Il y a donc lieu de s’interroger sur le point de savoir su nos régimes sociaux, au lieu d’assumer seuls cette énorme dépense, n’auraient pas intérêt à en diminuer l’ampleur grâce à une relation intelligente avec l’entreprise. Supposons que, à l’occasion d’une baisse de la durée du travail, les charges sociales soient calculées de manière à baisser proportionnellement beaucoup plus. On peut, pour ce faire, les diminuer approximativement de moitié pour les 30 premières heures et les multiplier par 2,5 au-dessus. Dans ce cadre, dès que l’entreprise baisse significativement sa durée du travail, elle fait sur ses charges une économie substantielle qui permettra de préserver le niveau des salaires, qu’elle aurait sans cela diminué proportionnellement. Elle fait donc une économie qu’elle peut affecter à l’embauche de jeunes travailleurs, si cela se révèle nécessaire pour retrouver le volume d’heures de travail perdues.

Résultat : on garde les anciens. On ne licencie pas. On embauche des jeunes. On travaille moins chaque semaine : on est moins fatigué ou stressé. La pression pour « partir » à cinquante-cinq ans diminue, l’entreprise travaille à charges constantes. Quant aux régimes sociaux, il n’est pas absolument acquis qu’une telle opération s’auto-équilibre. Qu’il leur revienne une charge nette de 0, 5, 10 ou 12 % du coût global que représente l’opération, l’artisan que je suis, muni de sa seule calculette, en peut le dire ici. Il vous incombe, Messieurs les responsables de l’État, de faire faire ces calculs de manière approfondie et de les faire accompagner des simulations adéquates. Mais une chose est certaine : les licenciements envisagés mettent à la charge de nos régimes sociaux la totalité, 100 %, d’une dépense énorme. Si on fait l’opération que je propose, les 5, 10, 12 ou même 20 % qui resteraient à la charge de ces régimes sociaux représenteraient déjà une énorme économie pour eux.

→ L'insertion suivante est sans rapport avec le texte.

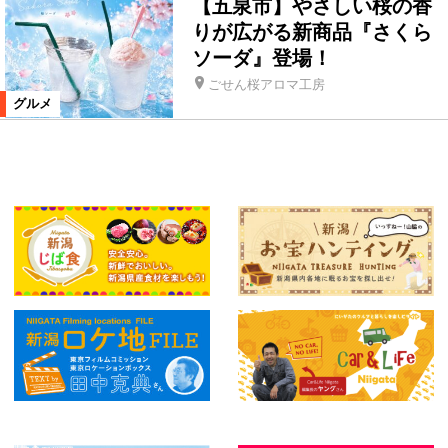
【五泉市】やさしい桜の香
りが広がる新商品『さくら
ソーダ』登場！
ごせん桜アロマ工房
グルメ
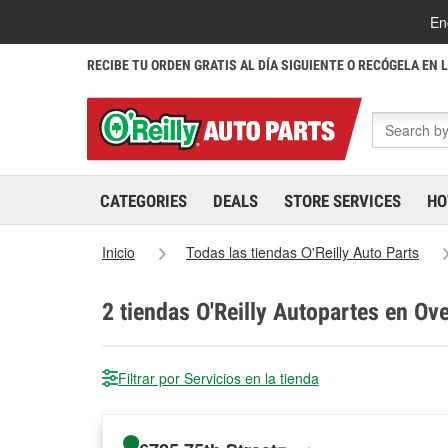
En
RECIBE TU ORDEN GRATIS AL DÍA SIGUIENTE O RECÓGELA EN 
CATEGORIES
DEALS
STORE SERVICES
HO
Inicio
Todas las tiendas O'Reilly Auto Parts
2
tiendas O'Reilly Autopartes en Ov
Filtrar por Servicios en la tienda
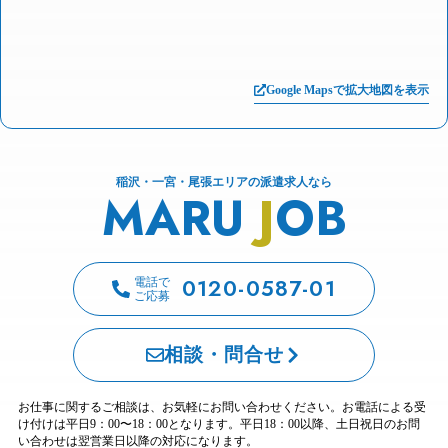
Google Mapsで拡大地図を表示
稲沢・一宮・尾張エリアの派遣求人なら
MARU
J
OB
0120-0587-01
電話で
ご応募
相談・問合せ
お仕事に関するご相談は、お気軽にお問い合わせください。お電話による受
け付けは平日9：00〜18：00となります。平日18：00以降、土日祝日のお問
い合わせは翌営業日以降の対応になります。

Les difficultés sont nombreuses. Une telle tarification n’existe pas encore. Il faut la mettre au point, et pour la France entière d’un coup, pas seulement pour Renault. De plus, une dépense non effectuée n’est jamais comptabilisée par Bercy. Le pied sur le frein de toute dépense nouvelle, le ministère des Finances n’acceptera jamais un calcul fondé sur l’espoir de diminuer une dépense future, même si elle est certaine. Il faudra donc le vaincre. Ne serait-ce pas cela, gouverner ?

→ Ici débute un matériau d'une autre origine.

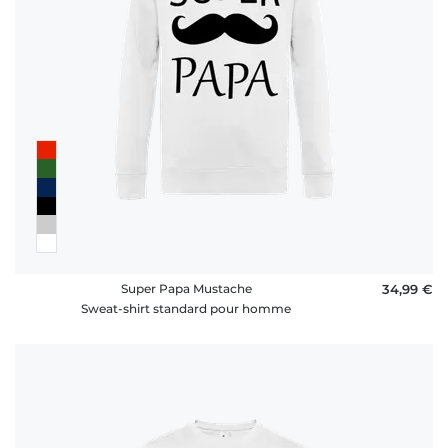
Super Papa Mustache
34,99 €
Sweat-shirt standard pour homme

L’idée que je vous propose est la bonne. Vous y viendrez un jour. Alors, pour une fois, gagnez du temps sur vos scléroses.

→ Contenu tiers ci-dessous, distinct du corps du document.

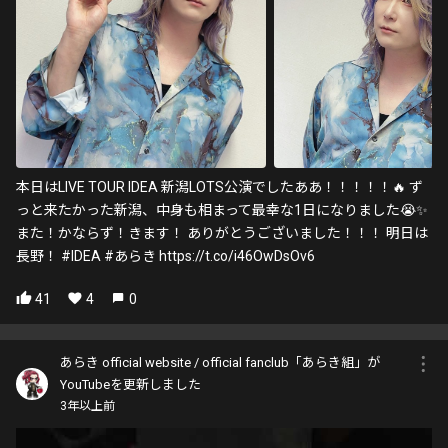
本日はLIVE TOUR IDEA 新潟LOTS公演でしたああ！！！！！🔥 ず
っと来たかった新潟、中身も相まって最幸な1日になりました😭✨
また！かならず！きます！ ありがとうございました！！！ 明日は
長野！ #IDEA #あらき https://t.co/i46OwDsOv6
41
4
0
あらき official website / official fanclub「あらき組」が
YouTubeを更新しました
3年以上前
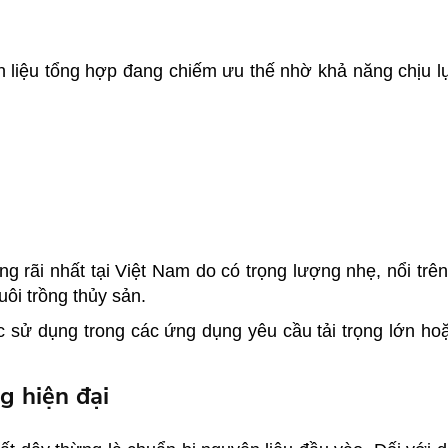
liệu tổng hợp đang chiếm ưu thế nhờ khả năng chịu lực 
 rãi nhất tại Việt Nam do có trọng lượng nhẹ, nổi trên
ôi trồng thủy sản.
 sử dụng trong các ứng dụng yêu cầu tải trọng lớn ho
g hiện đại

Et si l’urgence vous pousse avant que ce système ne soit prêt, faites au moins usage de la loi Robien. Vous aurez le temps de corriger le dispositif avant la chute du couperet des sept ans…

Eussiez-vous permis à Renault de faire cela que le problème serait en bonne voie de solution. Il y aurait beaucoup moins d’urgence à fermer Vilvorde. Vous auriez le temps de négocier correctement soit l’évolution de l’usine, soit les compensations sociales nécessaires. L’image de Renault comme celle de la France en seraient moins compromises.